Please transcribe the data exactly as shown, skipping the images.
^^^^
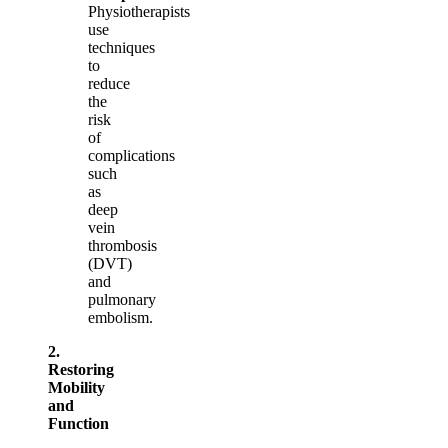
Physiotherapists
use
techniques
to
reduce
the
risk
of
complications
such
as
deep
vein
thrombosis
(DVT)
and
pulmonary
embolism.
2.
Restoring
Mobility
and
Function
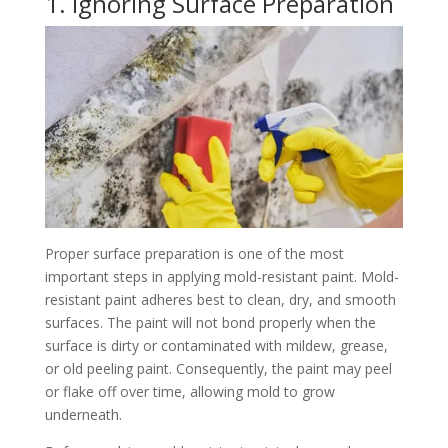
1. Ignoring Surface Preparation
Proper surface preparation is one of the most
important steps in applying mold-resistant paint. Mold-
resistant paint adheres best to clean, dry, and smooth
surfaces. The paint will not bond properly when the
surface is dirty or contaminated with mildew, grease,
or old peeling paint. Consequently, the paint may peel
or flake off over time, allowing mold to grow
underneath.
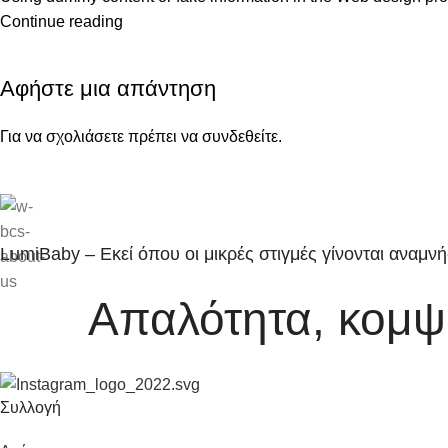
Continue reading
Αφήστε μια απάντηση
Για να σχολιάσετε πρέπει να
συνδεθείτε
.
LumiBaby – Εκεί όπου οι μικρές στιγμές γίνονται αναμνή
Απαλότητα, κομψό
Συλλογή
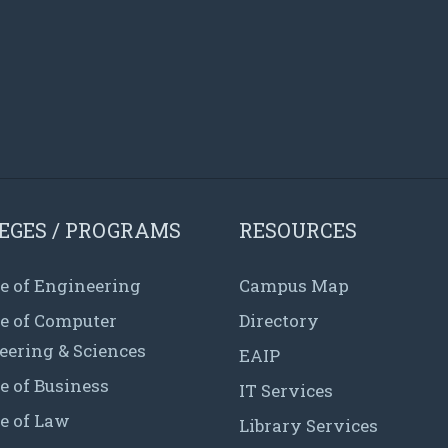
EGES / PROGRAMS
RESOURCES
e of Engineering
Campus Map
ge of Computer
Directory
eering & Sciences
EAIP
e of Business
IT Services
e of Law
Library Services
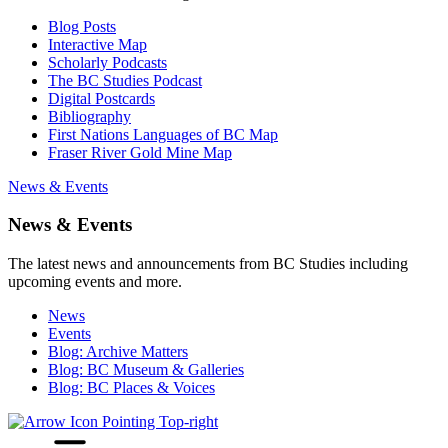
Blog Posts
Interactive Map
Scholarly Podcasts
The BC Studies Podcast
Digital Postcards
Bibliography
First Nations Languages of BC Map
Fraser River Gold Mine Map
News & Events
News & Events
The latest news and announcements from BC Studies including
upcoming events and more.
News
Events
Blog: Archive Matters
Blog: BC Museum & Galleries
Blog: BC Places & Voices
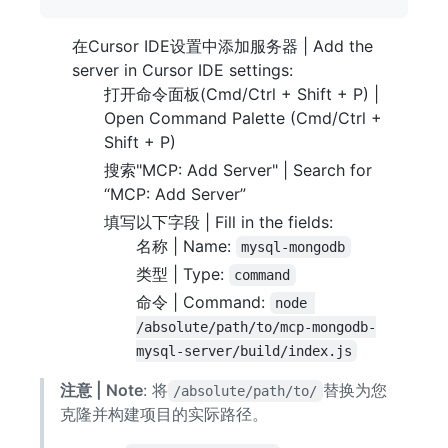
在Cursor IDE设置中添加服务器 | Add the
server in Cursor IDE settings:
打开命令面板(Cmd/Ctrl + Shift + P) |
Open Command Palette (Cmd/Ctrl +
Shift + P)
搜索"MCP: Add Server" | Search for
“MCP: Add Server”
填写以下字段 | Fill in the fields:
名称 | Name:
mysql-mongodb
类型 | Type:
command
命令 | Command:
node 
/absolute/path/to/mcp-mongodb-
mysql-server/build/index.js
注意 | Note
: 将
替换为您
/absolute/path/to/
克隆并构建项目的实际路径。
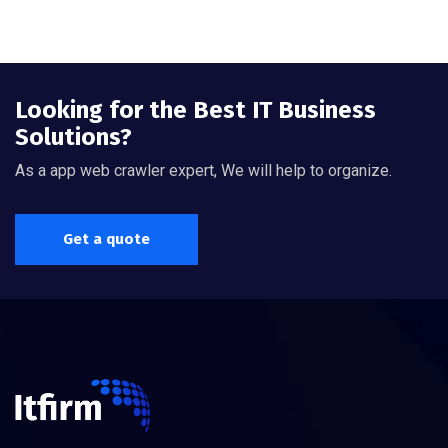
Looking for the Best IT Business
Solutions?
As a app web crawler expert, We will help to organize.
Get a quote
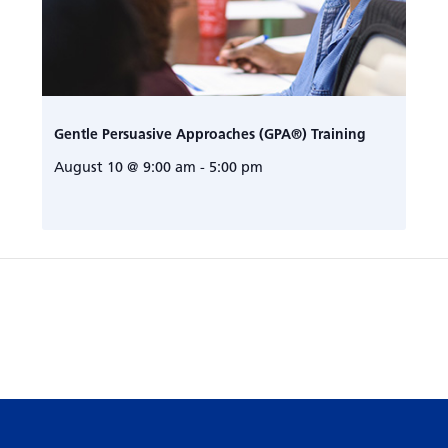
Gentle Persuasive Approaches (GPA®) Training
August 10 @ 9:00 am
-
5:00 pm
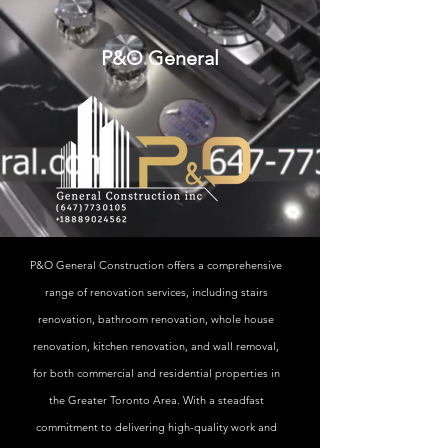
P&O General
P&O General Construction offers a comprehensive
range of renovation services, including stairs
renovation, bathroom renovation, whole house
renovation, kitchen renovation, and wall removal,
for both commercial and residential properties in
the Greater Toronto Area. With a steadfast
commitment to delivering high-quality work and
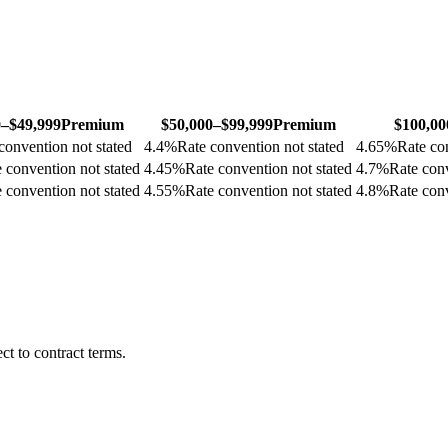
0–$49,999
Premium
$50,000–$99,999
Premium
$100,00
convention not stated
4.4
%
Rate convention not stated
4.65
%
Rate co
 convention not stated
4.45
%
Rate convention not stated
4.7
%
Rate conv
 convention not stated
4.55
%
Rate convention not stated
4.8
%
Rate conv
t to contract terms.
^^^^
Output for this exercise
Physiotherapists
use
techniques
to
reduce
the
risk
of
complications
such
as
deep
vein
thrombosis
(DVT)
and
pulmonary
embolism.
2.
Restoring
Mobility
and
Function
1. Ignoring Surface Preparation
Proper surface preparation is one of the most
important steps in applying mold-resistant paint. Mold-
resistant paint adheres best to clean, dry, and smooth
surfaces. The paint will not bond properly when the
surface is dirty or contaminated with mildew, grease,
or old peeling paint. Consequently, the paint may peel
or flake off over time, allowing mold to grow
underneath.
Continue reading
Αφήστε μια απάντηση
Για να σχολιάσετε πρέπει να
συνδεθείτε
.
LumiBaby – Εκεί όπου οι μικρές στιγμές γίνονται αναμνή
Απαλότητα, κομψό
Συλλογή
EGES / PROGRAMS
RESOURCES
e of Engineering
Campus Map
ge of Computer
Directory
eering & Sciences
EAIP
e of Business
IT Services
e of Law
Library Services
Blog Posts
Interactive Map
Scholarly Podcasts
The BC Studies Podcast
Digital Postcards
Bibliography
First Nations Languages of BC Map
Fraser River Gold Mine Map
News & Events
News & Events
The latest news and announcements from BC Studies including
upcoming events and more.
News
Events
Blog: Archive Matters
Blog: BC Museum & Galleries
Blog: BC Places & Voices
在Cursor IDE设置中添加服务器 | Add the
server in Cursor IDE settings:
打开命令面板(Cmd/Ctrl + Shift + P) |
Open Command Palette (Cmd/Ctrl +
Shift + P)
搜索"MCP: Add Server" | Search for
“MCP: Add Server”
填写以下字段 | Fill in the fields:
名称 | Name:
mysql-mongodb
类型 | Type:
command
命令 | Command:
node 
/absolute/path/to/mcp-mongodb-
mysql-server/build/index.js
注意 | Note
: 将
替换为您
/absolute/path/to/
克隆并构建项目的实际路径。
Looking for the Best IT Business
Solutions?
As a app web crawler expert, We will help to organize.
Get a quote
Gentle Persuasive Approaches (GPA®) Training
August 10 @ 9:00 am
-
5:00 pm
P&O General
P&O General Construction offers a comprehensive
range of renovation services, including stairs
renovation, bathroom renovation, whole house
renovation, kitchen renovation, and wall removal,
for both commercial and residential properties in
the Greater Toronto Area. With a steadfast
commitment to delivering high-quality work and
0–$49,999
Premium
$50,000–$99,999
Premium
$100,00
convention not stated
4.4
%
Rate convention not stated
4.65
%
Rate co
 convention not stated
4.45
%
Rate convention not stated
4.7
%
Rate conv
 convention not stated
4.55
%
Rate convention not stated
4.8
%
Rate conv
t to contract terms.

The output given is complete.